### What to work on
Only the lines from the beginning of the listing below through the line with "pública municipal: Descrição" belong in the answer; please print them exactly and drop the pictures.

Exercise material START

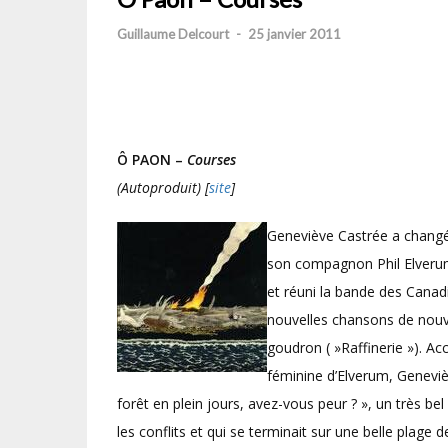
Guillaume Delcourt
-
25 janvier 2011
Ô PAON –
Courses
(Autoproduit) [
site
]
Geneviève Castrée a changé d
son compagnon Phil Elverum
et réuni la bande des Canad
nouvelles chansons de nouve
goudron ( »Raffinerie »). Ac
féminine d’Elverum, Geneviè
forêt en plein jours, avez-vous peur ? », un très be
les conflits et qui se terminait sur une belle plage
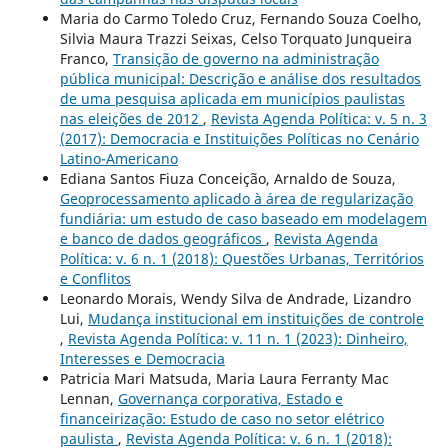
Maria do Carmo Toledo Cruz, Fernando Souza Coelho,
Silvia Maura Trazzi Seixas, Celso Torquato Junqueira
Franco,
Transição de governo na administração
pública municipal: Descrição e análise dos resultados
de uma pesquisa aplicada em municípios paulistas
nas eleições de 2012
,
Revista Agenda Política: v. 5 n. 3
(2017): Democracia e Instituições Políticas no Cenário
Latino-Americano
Ediana Santos Fiuza Conceição, Arnaldo de Souza,
Geoprocessamento aplicado à área de regularização
fundiária: um estudo de caso baseado em modelagem
e banco de dados geográficos
,
Revista Agenda
Política: v. 6 n. 1 (2018): Questões Urbanas, Territórios
e Conflitos
Leonardo Morais, Wendy Silva de Andrade, Lizandro
Lui,
Mudança institucional em instituições de controle
,
Revista Agenda Política: v. 11 n. 1 (2023): Dinheiro,
Interesses e Democracia
Patricia Mari Matsuda, Maria Laura Ferranty Mac
Lennan,
Governança corporativa, Estado e
financeirização: Estudo de caso no setor elétrico
paulista
,
Revista Agenda Política: v. 6 n. 1 (2018):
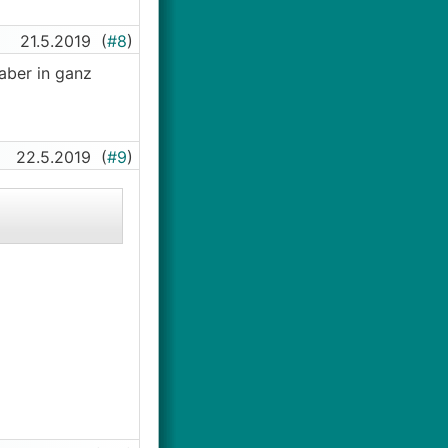
21.5.2019
(
#8
)
 aber in ganz
22.5.2019
(
#9
)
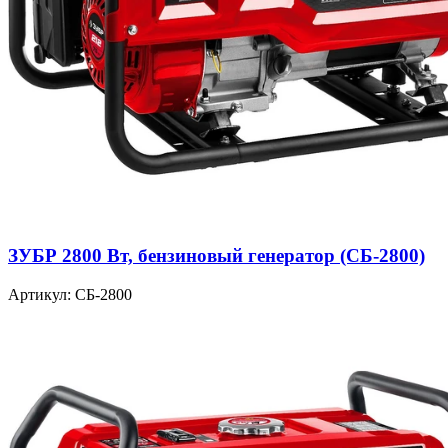
ЗУБР 2800 Вт, бензиновый генератор (СБ-2800)
Артикул: СБ-2800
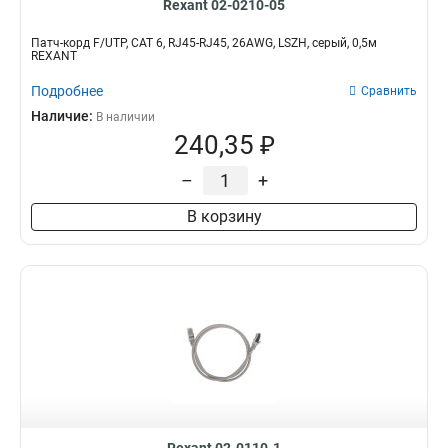
Rexant 02-0210-05
Патч-корд F/UTP, CAT 6, RJ45-RJ45, 26AWG, LSZH, серый, 0,5м
REXANT
Подробнее
Сравнить
Наличие:
В наличии
240,35 ₽
–
+
В корзину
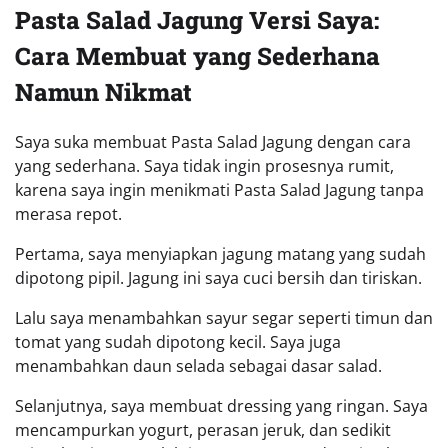
Pasta Salad Jagung Versi Saya:
Cara Membuat yang Sederhana
Namun Nikmat
Saya suka membuat Pasta Salad Jagung dengan cara
yang sederhana. Saya tidak ingin prosesnya rumit,
karena saya ingin menikmati Pasta Salad Jagung tanpa
merasa repot.
Pertama, saya menyiapkan jagung matang yang sudah
dipotong pipil. Jagung ini saya cuci bersih dan tiriskan.
Lalu saya menambahkan sayur segar seperti timun dan
tomat yang sudah dipotong kecil. Saya juga
menambahkan daun selada sebagai dasar salad.
Selanjutnya, saya membuat dressing yang ringan. Saya
mencampurkan yogurt, perasan jeruk, dan sedikit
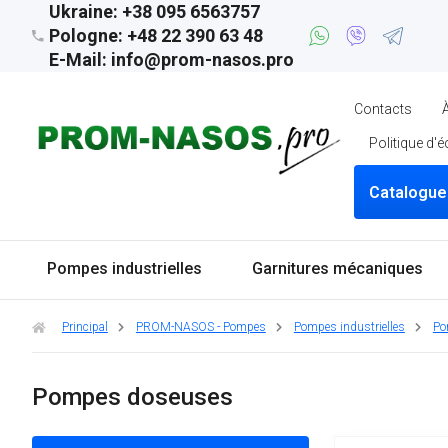
Ukraine: +38 095 6563757
Pologne: +48 22 390 63 48
E-Mail: info@prom-nasos.pro
Contacts
Politique d'
Catalogue
Pompes industrielles
Garnitures mécaniques
Principal
PROM-NASOS - Pompes
Pompes industrielles
Po
Pompes doseuses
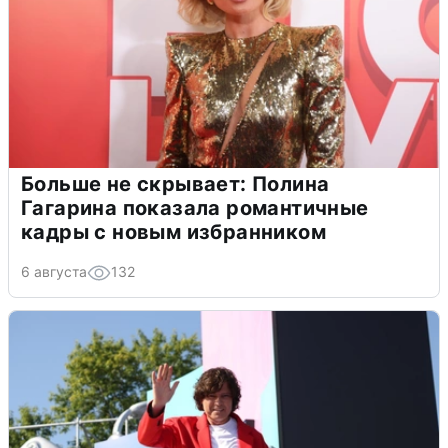
Больше не скрывает: Полина
Гагарина показала романтичные
кадры с новым избранником
6 августа
132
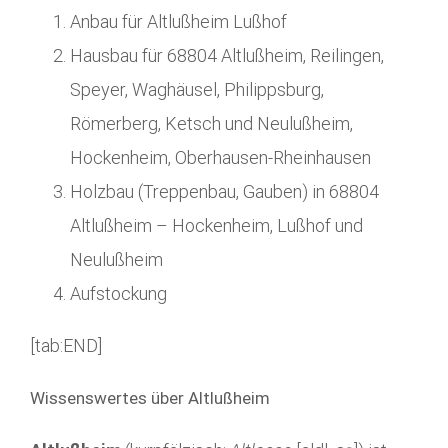
Anbau für Altlußheim Lußhof
Hausbau für 68804 Altlußheim, Reilingen,
Speyer, Waghäusel, Philippsburg,
Römerberg, Ketsch und Neulußheim,
Hockenheim, Oberhausen-Rheinhausen
Holzbau (Treppenbau, Gauben) in 68804
Altlußheim – Hockenheim, Lußhof und
Neulußheim
Aufstockung
[tab:END]
Wissenswertes über Altlußheim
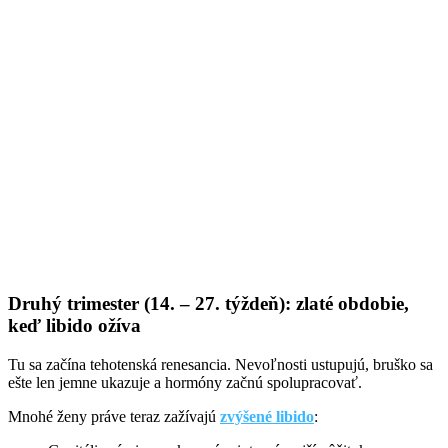
Druhý trimester (14. – 27. týždeň): zlaté obdobie,
keď libido ožíva
Tu sa začína tehotenská renesancia. Nevoľnosti ustupujú, bruško sa
ešte len jemne ukazuje a hormóny začnú spolupracovať.
Mnohé ženy práve teraz zažívajú
zvýšené libido
:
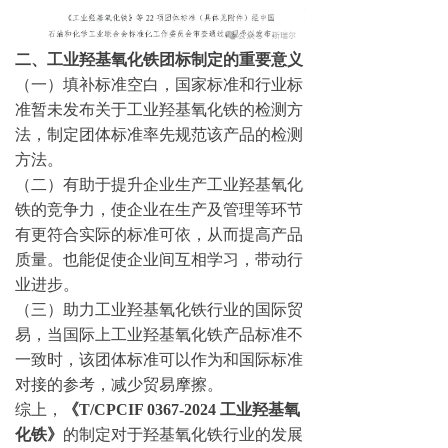
二、工业羟基氧化铁团标制定的重要意义
（一）填补标准空白，国家标准和行业标
准暂未发布关于工业羟基氧化铁的检测方
法，制定团体标准率先规范该产品的检测
方法。
（二）有助于提升企业生产工业羟基氧化
铁的竞争力，使企业在生产及管理等环节
有更符合实际的标准可依，从而提高产品
质量。也能促使企业间互相学习，带动行
业进步。
（三）助力工业羟基氧化铁行业的国际贸
易，当国际上工业羟基氧化铁产品标准不
一致时，该团体标准可以作为和国际标准
对接的参考，减少贸易摩擦。
综上，
《T/CPCIF 0367-2024 工业羟基氧
化铁》
的制定对于羟基氧化铁行业的发展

Exercise material END

### Result
Guillaume Delcourt
-
25 janvier 2011
Ô PAON –
Courses
(Autoproduit) [
site
]
Geneviève Castrée a changé d
son compagnon Phil Elverum
et réuni la bande des Canad
nouvelles chansons de nouve
goudron ( »Raffinerie »). Ac
féminine d’Elverum, Geneviè
forêt en plein jours, avez-vous peur ? », un très be
les conflits et qui se terminait sur une belle plage
Maria do Carmo Toledo Cruz, Fernando Souza Coelho,
Silvia Maura Trazzi Seixas, Celso Torquato Junqueira
Franco,
Transição de governo na administração
pública municipal: Descrição e análise dos resultados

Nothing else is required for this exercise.